AIM OF THE TASK:
Please reproduce exactly the line that carries "アイリスオーヤマ (158, 1922)" and all remaining lines through the last line of the data, and write nothing else.

── DATA TO PROCESS

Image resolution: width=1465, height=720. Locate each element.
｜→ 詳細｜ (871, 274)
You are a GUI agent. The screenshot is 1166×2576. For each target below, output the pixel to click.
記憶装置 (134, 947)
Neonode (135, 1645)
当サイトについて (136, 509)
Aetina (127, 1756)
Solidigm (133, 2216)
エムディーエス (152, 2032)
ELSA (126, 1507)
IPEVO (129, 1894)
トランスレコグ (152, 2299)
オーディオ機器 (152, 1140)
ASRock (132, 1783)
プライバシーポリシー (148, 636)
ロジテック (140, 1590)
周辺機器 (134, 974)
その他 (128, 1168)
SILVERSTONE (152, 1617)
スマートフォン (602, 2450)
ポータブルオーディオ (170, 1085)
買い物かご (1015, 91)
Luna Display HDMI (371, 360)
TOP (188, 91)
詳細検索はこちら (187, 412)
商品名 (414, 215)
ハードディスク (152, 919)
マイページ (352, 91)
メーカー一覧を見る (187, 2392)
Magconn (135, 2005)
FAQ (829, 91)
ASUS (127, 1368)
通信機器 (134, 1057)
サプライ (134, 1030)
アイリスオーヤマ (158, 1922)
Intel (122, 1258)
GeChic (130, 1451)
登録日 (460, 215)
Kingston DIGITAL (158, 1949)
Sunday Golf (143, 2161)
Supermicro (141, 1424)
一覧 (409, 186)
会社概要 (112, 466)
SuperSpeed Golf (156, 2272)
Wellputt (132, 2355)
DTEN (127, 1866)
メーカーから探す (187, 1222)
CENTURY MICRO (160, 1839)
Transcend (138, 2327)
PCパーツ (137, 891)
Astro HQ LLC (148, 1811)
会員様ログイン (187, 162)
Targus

────

PROBLEM SOLUTION:
アイリスオーヤマ (158, 1922)
Intel (122, 1258)
GeChic (130, 1451)
登録日 (460, 215)
Kingston DIGITAL (158, 1949)
Sunday Golf (143, 2161)
Supermicro (141, 1424)
一覧 (409, 186)
会社概要 (112, 466)
SuperSpeed Golf (156, 2272)
Wellputt (132, 2355)
DTEN (127, 1866)
メーカーから探す (187, 1222)
CENTURY MICRO (160, 1839)
Transcend (138, 2327)
PCパーツ (137, 891)
Astro HQ LLC (148, 1811)
会員様ログイン (187, 162)
Targus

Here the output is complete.